* [EXERCISE REQUIREMENTS]: Your copy of the data should match it exactly, except that the pictures are gone.

* [RECORDS TO PROCESS]:

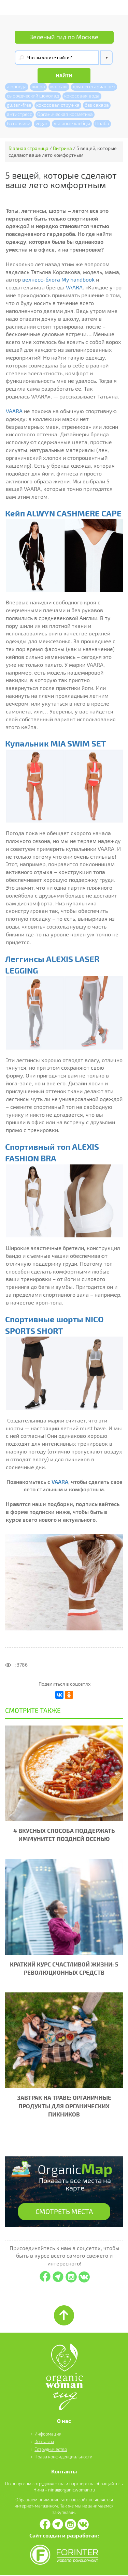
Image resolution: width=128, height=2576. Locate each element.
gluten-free (19, 105)
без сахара (97, 105)
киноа (38, 86)
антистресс (19, 114)
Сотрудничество (50, 2450)
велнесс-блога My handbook (58, 279)
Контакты (44, 2442)
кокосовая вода (82, 96)
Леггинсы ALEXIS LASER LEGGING (52, 964)
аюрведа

* [OUTPUT FOR THIS EXERCISE]:
Image resolution: width=128, height=2576. Locate each element.
gluten-free (19, 105)
без сахара (97, 105)
киноа (38, 86)
антистресс (19, 114)
Сотрудничество (50, 2450)
велнесс-блога My handbook (58, 279)
Контакты (44, 2442)
кокосовая вода (82, 96)
Леггинсы ALEXIS LASER LEGGING (52, 964)
аюрведа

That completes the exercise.